Wang, Z., Deng, Y., Wang, Z., Kurths, J., Wu, J. (2025): Efficient Link-Based Spatial Network Disintegration Strategy. - IEEE Transactions on Network Science and Engineering, 12, 2, 1096-1111.
https://doi.org/10.1109/TNSE.2024.3523952


Cite as: https://publications.pik-potsdam.de/pubman/item/item_32078
Abstract
Many real complex systems, such as infrastructure and the Internet, are not random but embedded in a metric space. The problem of spatial network disintegration, or critical area identification, is a fundamental research domain in network science and has received increasing attention. Typical applications include network immunization, epidemic control, and early warning signals of disintegration.
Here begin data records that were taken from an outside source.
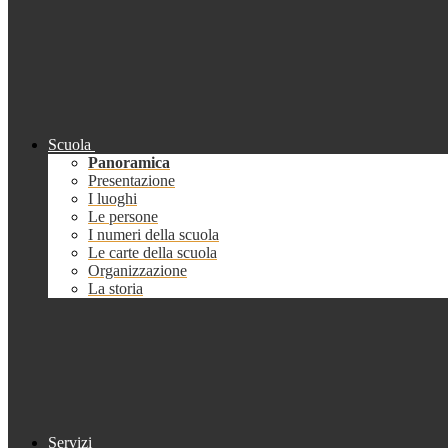
Scuola
Panoramica
Presentazione
I luoghi
Le persone
I numeri della scuola
Le carte della scuola
Organizzazione
La storia
Servizi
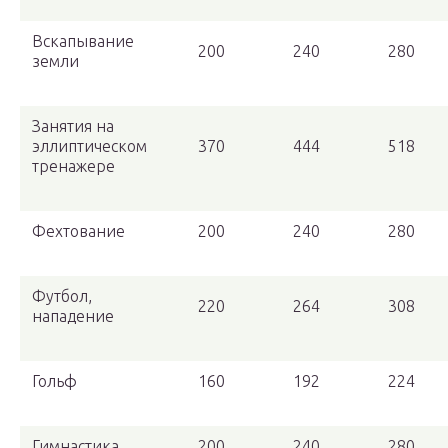
Вскапывание
200
240
280
земли
Занятия на
эллиптическом
370
444
518
тренажере
Фехтование
200
240
280
Футбол,
220
264
308
нападение
Гольф
160
192
224
Гимнастика
200
240
280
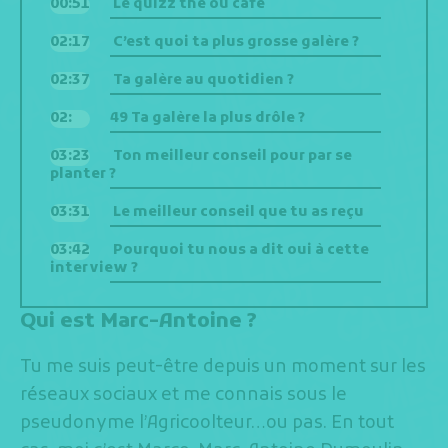
00:51
Le quizz thé ou café
02:17
C’est quoi ta plus grosse galère ?
02:37
Ta galère au quotidien ?
02:
49 Ta galère la plus drôle ?
03:23
Ton meilleur conseil pour par se
planter ?
03:31
Le meilleur conseil que tu as reçu
03:42
Pourquoi tu nous a dit oui à cette
interview ?
Qui est Marc-Antoine ?
Tu me suis peut-être depuis un moment sur les
réseaux sociaux et me connais sous le
pseudonyme l’Agricoolteur…ou pas. En tout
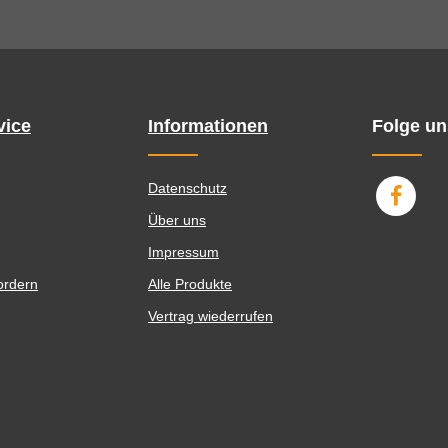
vice
Informationen
Folge un
Datenschutz
Über uns
Impressum
ordern
Alle Produkte
Vertrag wiederrufen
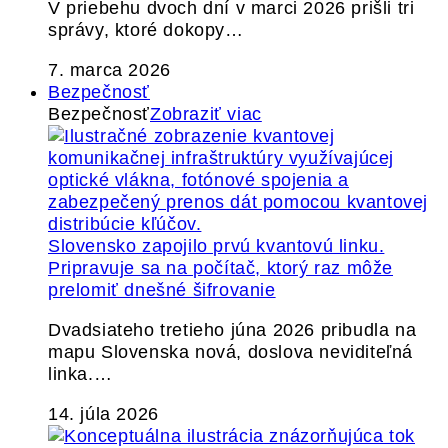
V priebehu dvoch dní v marci 2026 prišli tri
správy, ktoré dokopy…
7. marca 2026
Bezpečnosť
Bezpečnosť
Zobraziť viac
Slovensko zapojilo prvú kvantovú linku.
Pripravuje sa na počítač, ktorý raz môže
prelomiť dnešné šifrovanie
Dvadsiateho tretieho júna 2026 pribudla na
mapu Slovenska nová, doslova neviditeľná
linka.…
14. júla 2026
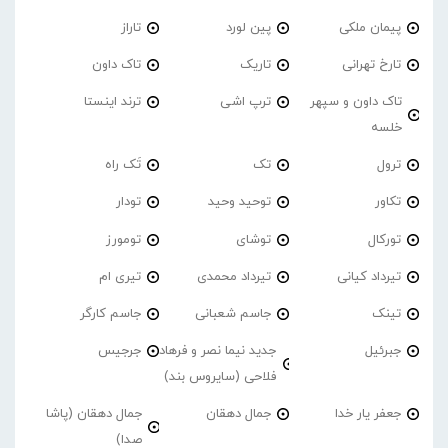
پیمان ملکی
پین لورد
تاراز
تارخ تهرانی
تاریک
تاک داون
تاک داون و سپهر
ترپ اشی
ترند اینستا
خلسه
ترول
تک
تَک راه
تکاور
توحید وحید
تودار
تورکال
توشای
تومورز
تیرداد کیانی
تیرداد محمدی
تیری ام
تینک
جاسم شعبانی
جاسم کارگر
جبرئیل
جدید نیما نصر و فرهاد
جرجیس
فلاحی (سایروس بند)
جعفر یار خدا
جمال دهقان
جمال دهقان (پاشا
صدا)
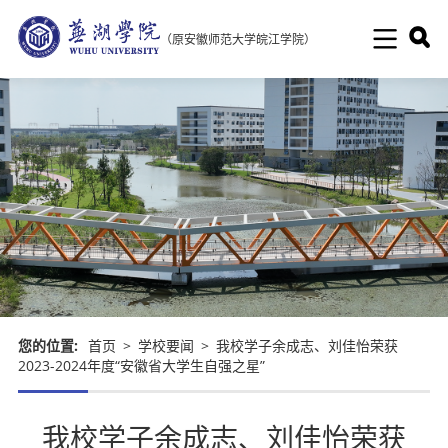
（原安徽师范大学皖江学院）
您的位置:
首页
>
学校要闻
>
我校学子余成志、刘佳怡荣获
2023-2024年度“安徽省大学生自强之星”
我校学子余成志、刘佳怡荣获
Due to the computationally challenging (NP-hard) problem, they usually cannot be solved with polynomial algorithms. Here, we propose an efficient disintegration method in spatial networks through a link-based strategy. First, we introduce a regional failure model with multiple disintegration circles for the spatial network. We then calculate the sum of the specific attribute values of the links in the circle to identify the critical regions of the spatial network, which also correspond to the geographic regions where disintegration occurs. Extensive experiments on real-world networks of different types demonstrate that the strategy outperforms conventional methods in terms of solution quality.